Choose a reason for hiding this comment

The reason will be displayed to describe this comment to others. Learn more.

I'd like to restart the conversation we had elsewhere.

Would it make sense to abstract this call away? Make the signer just return the bytes, and the callback will be handled by our custom function? With this approach, we'll avoid the problem where users forgot to call the callback (f.e. by not wrapping their method into try ... finally).

The main point is to abstract away internal implementation details as much as possible.

# Internal wrapper
def _grpc_invoke_custom_private_key_sign(
    private_key_sign_fn: CustomPrivateKeySign,
    unsigned_data: bytes,
    algorithm: SignatureAlgorithm,
    on_done: PrivateKeySignDoneCallback,
) -> None:
    try:
        signed_bytes = private_key_sign_fn(unsigned_data, algorithm)
        if signed_bytes:
            on_done(signed_bytes, True)
        else:
            on_done(None, False)
    except Exception as e:
        logging.warning("Exception during custom private key sign: %s", e)
        on_done(None, False)


# User's implementation example
def example_signer(
    unsigned_data: bytes, algorithm: SignatureAlgorithm
) -> Optional[bytes]:
    # Manually sign the bytes.
    signed_bytes = ...
    return signed_bytes

Copy link
Member

Choose a reason for hiding this comment

The reason will be displayed to describe this comment to others. Learn more.

Spoke with @matthewstevenson88 - he explained some of the async patterns our users might apply when CustomPrivateKeySign. One of them is creating a thread that will do the computation, passing on_done callback to the thread, while immediately returning from the CustomPrivateKeySign. This is a good argument for not introducing an internal wrapper.

I need think about this some more, and consider a few nuances:

  • Whether a thread will actually be useful for offloading CPU-bound tasks - because if GIL is stuck on this thread waiting for the signing to complete, there won't be any parallelization/concurrency (unless it calls into a Python C extension that disables GIL)
  • Whether we still can use the wrapper approach, but with a different interface, like using the Future interface. Future should make it easier for the user to work with various PoolExecutors.
  • Whether we should also allow an async method signature (make private_key_sign_fn a Union[CustomPrivateKeySign, CustomPrivateKeySignAsync]) - which may be required if it's common for the HW offloading libraries the do the signing to use async/await pattern (asyncio python).

Copy link
Member

Choose a reason for hiding this comment

The reason will be displayed to describe this comment to others. Learn more.

For the reference,

GIL and performance considerations

Unlike the multiprocessing module, which uses separate processes to bypass the global interpreter lock (GIL), the threading module operates within a single process, meaning that all threads share the same memory space. However, the GIL limits the performance gains of threading when it comes to CPU-bound tasks, as only one thread can execute Python bytecode at a time. Despite this, threads remain a useful tool for achieving concurrency in many scenarios.

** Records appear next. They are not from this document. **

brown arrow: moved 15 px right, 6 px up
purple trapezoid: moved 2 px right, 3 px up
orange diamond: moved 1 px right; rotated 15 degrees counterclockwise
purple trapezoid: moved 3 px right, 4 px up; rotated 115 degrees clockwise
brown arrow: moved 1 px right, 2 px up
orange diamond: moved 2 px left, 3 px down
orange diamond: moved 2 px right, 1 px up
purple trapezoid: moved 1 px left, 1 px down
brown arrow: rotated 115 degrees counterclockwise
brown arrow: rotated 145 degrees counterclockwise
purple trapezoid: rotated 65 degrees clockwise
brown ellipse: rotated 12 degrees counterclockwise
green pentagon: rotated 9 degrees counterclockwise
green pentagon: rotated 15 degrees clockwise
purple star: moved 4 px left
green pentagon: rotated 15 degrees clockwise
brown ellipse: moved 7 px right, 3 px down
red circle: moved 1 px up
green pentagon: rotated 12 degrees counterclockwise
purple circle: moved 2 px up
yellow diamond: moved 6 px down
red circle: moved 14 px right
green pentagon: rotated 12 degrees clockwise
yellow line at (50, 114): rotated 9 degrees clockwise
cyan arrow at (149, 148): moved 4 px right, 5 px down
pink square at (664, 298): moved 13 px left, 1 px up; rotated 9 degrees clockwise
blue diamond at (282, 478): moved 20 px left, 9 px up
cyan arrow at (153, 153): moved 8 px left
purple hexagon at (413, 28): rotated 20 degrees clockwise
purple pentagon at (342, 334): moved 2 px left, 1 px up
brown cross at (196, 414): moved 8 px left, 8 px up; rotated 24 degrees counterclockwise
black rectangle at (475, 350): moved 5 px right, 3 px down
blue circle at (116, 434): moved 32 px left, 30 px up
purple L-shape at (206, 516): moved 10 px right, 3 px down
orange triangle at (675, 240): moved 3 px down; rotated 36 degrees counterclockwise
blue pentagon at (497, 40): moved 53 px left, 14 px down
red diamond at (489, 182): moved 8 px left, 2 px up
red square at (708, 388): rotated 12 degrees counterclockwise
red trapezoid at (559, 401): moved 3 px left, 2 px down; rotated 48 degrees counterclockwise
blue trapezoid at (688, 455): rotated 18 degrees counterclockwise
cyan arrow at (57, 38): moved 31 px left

https://docs.python.org/3/library/threading.html#gil-and-performance-considerations

Copy link
Contributor Author

@gtcooke94 gtcooke94 Dec 30, 2025

Choose a reason for hiding this comment

The reason will be displayed to describe this comment to others. Learn more.

Have you had the chance to consider these options? We need to move relatively quickly on this, and that prototype that I made earlier in the year seemed viable? Can we keep this and disable the GIL?

Can we allow for Future or asyncio with the cython integration?

I'll lean on you for these decisions since you are the Python expert

Copy link
Contributor Author

Choose a reason for hiding this comment

The reason will be displayed to describe this comment to others. Learn more.

I've been toying around with how we wrap this more

The C++ layers knows it is wrapping Python. What if we just make the C++ wrapper layer responsible for the async.

i.e.

... implementing the interface ...
class PrivateKeySignerPyWrapper : PrivateKeySigner {

... details, assume self_->sign() is calling a cython method that's holding a python callable and is going to call into Python, here's where we _actually_ call it  ...
  
  thread::Detach({}, [s = std::string(input), self = shared_from_this(),
                       context] {
    PyGILState_STATE gstate;
    gstate = PyGILState_Ensure();
    // This is calling into Python
    self->sign_(s, CompletionCallbackForPy, context, self->user_data_);
    PyGILState_Release(gstate);
  });

}

We could go even further in this case, the python sign function doesn't need to know about a callback, calling the callback, or handling async stuff - it just simply returns signed data sync.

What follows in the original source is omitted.